AI Assistants via OpenAI and Hugging Face API
quick hands-on tutorial
Introduction
In this guide, we’ll explore the Assistant APIs from OpenAI. We will learn about the primary features of the Assistants API, including the Code Interpreter, Knowledge Retrieval, and Function Calling capabilities.
This hand-on will show how to equip Assistant’s with tools and function that would enable it to provide technical solutions by executing Python code, retrieve knowledge from the database and many more.
You’ll be also introduced to other advanced technologies from OpenAI, such as Whisper, Dalle-3, Speech to Text, and the GPT-4 vision API. These tools are essential for anyone looking to develop sophisticated AI assistants using a variety of APIs.
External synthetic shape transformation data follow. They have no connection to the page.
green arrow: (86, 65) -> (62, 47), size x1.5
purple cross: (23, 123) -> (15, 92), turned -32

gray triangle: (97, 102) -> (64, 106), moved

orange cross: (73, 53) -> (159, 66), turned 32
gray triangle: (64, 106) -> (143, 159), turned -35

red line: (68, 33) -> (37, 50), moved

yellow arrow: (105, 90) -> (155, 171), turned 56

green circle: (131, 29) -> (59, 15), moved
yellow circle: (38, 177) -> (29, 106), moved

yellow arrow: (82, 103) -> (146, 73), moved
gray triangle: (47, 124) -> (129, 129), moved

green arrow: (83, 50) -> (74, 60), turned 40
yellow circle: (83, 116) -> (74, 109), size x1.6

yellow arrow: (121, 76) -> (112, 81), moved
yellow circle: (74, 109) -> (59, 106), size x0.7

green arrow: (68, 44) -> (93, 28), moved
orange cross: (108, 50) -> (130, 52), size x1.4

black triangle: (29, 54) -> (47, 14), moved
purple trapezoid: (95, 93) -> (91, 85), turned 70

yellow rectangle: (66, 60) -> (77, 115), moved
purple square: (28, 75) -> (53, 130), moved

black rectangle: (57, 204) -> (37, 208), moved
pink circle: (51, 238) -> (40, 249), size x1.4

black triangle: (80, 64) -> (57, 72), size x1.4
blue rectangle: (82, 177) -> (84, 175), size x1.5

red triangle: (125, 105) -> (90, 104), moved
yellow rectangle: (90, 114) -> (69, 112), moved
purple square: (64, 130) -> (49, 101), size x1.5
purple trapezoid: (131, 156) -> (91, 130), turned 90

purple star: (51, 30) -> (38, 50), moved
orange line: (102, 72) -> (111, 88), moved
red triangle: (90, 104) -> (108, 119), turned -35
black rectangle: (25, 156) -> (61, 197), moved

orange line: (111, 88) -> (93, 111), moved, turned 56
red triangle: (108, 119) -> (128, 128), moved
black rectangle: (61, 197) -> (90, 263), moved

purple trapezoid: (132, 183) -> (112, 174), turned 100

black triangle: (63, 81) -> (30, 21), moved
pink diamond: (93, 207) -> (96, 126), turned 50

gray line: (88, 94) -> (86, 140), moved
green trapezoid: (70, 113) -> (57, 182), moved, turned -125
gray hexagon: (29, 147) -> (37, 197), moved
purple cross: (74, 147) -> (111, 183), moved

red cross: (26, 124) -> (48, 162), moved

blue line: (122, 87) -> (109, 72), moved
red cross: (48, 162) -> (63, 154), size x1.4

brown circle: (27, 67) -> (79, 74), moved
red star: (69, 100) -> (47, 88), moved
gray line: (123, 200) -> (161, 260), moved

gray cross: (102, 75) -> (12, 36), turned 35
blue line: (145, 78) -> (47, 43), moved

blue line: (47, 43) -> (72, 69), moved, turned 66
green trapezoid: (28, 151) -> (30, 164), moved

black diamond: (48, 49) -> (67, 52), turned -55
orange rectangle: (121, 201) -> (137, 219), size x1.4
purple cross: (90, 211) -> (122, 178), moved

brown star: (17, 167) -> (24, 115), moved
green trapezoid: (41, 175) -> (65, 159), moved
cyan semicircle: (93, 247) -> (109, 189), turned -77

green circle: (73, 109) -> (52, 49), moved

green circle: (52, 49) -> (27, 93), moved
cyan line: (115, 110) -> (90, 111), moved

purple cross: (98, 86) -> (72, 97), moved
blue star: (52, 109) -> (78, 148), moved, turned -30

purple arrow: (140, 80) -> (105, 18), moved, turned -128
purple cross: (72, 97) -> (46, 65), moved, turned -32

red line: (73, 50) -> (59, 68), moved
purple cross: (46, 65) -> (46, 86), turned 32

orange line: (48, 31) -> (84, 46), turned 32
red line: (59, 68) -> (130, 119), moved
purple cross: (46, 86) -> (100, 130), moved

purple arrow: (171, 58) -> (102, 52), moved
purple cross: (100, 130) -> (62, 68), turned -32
Then, you’ll learn how to use the free Hugging Face Inference API to get access to the thousands of models hosted on their platform.
By the end of this tutorial, you’ll gain a solid understanding on how to apply these technologies in your AI projects.
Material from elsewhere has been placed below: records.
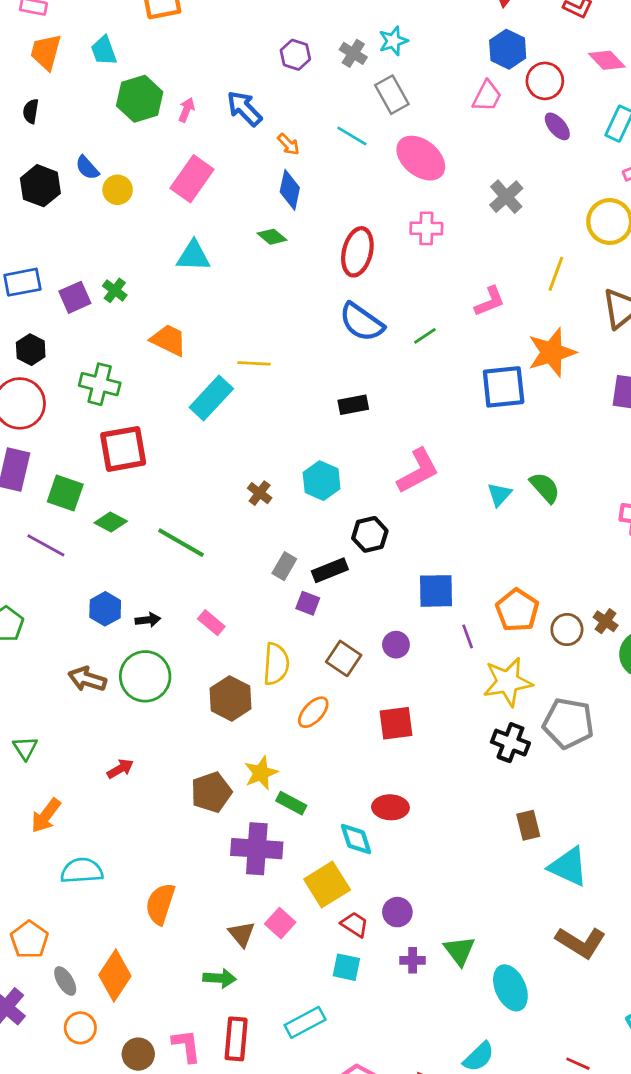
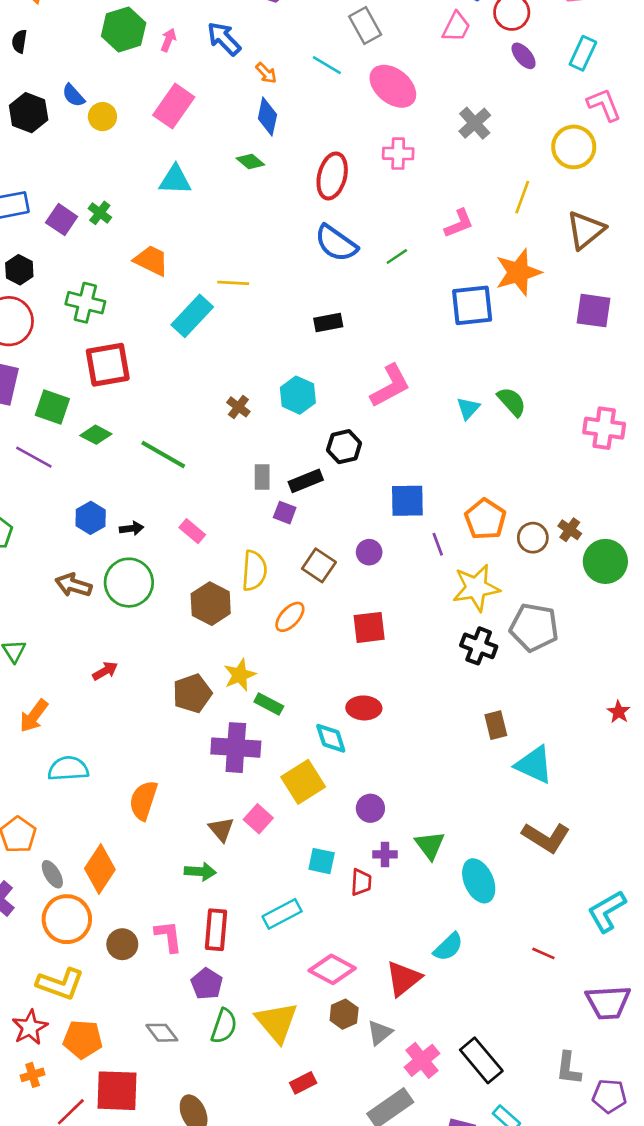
purple square: (75, 297) -> (62, 220), turned -32
gray rectangle: (284, 566) -> (262, 477), turned -30
red trapezoid: (355, 924) -> (361, 882), moved, turned 60
orange circle: (80, 1028) -> (67, 919), size x1.6

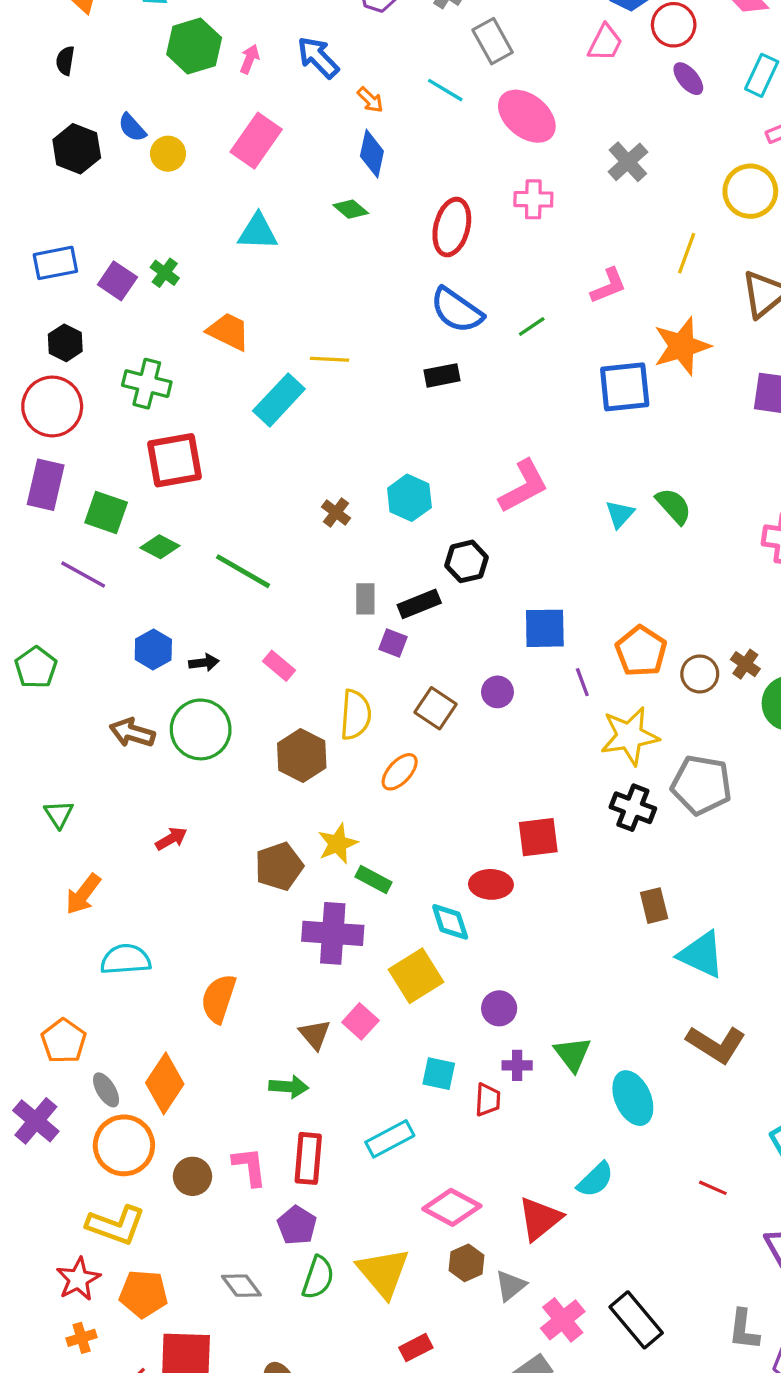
black rectangle: (328, 322) -> (442, 375), moved
red square: (369, 627) -> (538, 837), moved

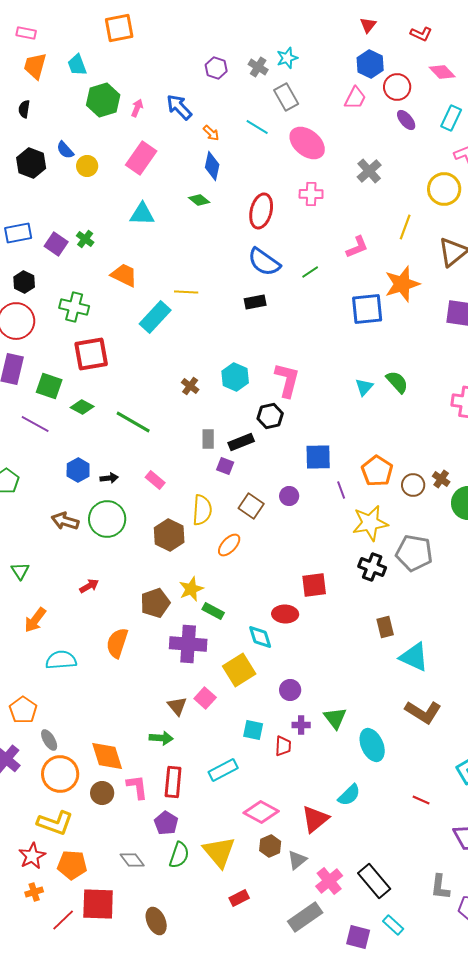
pink L-shape: (524, 486) -> (287, 380), moved, turned -48
orange semicircle: (219, 999) -> (117, 643), moved
orange diamond: (165, 1083) -> (107, 756), moved, turned -51

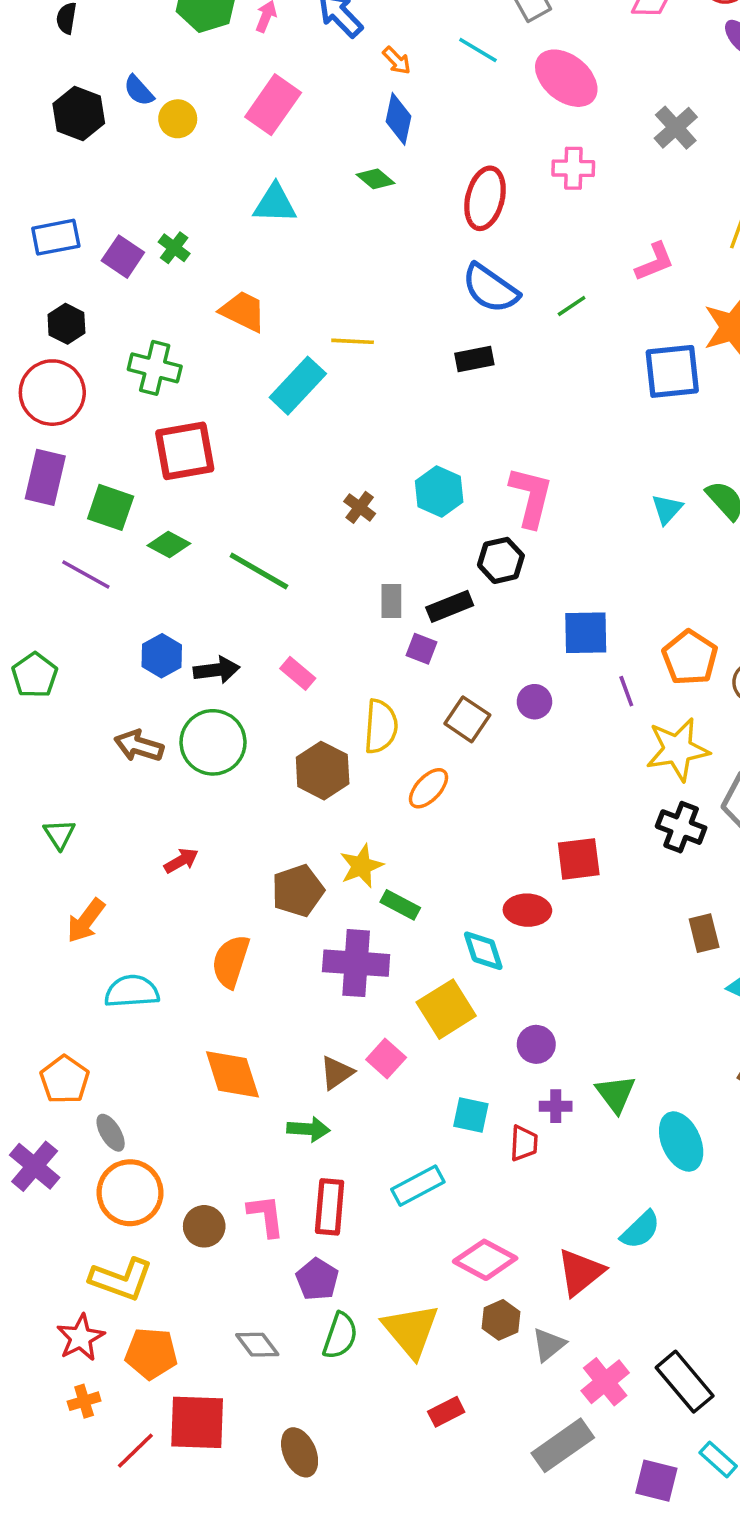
black arrow: (109, 478) -> (217, 670), size x1.4
brown triangle: (177, 706) -> (337, 1073), turned 35
orange diamond: (107, 756) -> (232, 1074), moved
Open AI Assistant’s Built-in Functionalities
The OpenAI Assistants API includes three main functionalities: Code Interpreter, Retrieval, and Function Calling.
[Code Interpreter]
The Assistant can use Code Interpreter automatically when you upload a file with data. It’s a tool that transforms the LLM into a more accurate computational problem-solver that can handle tasks like solving complex math equations. It can also generate files with data and images of graphs from the same Python code. It’s a useful way to trust the output from the assistant and a great tool when analyzing data.
[Knowledge Retrieval]
Knowledge Retrieval is OpenAI’s own RAG system offered as part of the Assistants API. KR allows multiple uploads. Once the files are uploaded and passed to the Assistant, OpenAI will automatically chunk your documents, index them, store the embeddings, and implement vector search to retrieve relevant content to answer user queries.
[Function Calling]
Function calling allows you to describe functions or tools to the Assistant and have it return the functions that need to be called along with their arguments. It's a powerful way to add new capabilities to your Assistant.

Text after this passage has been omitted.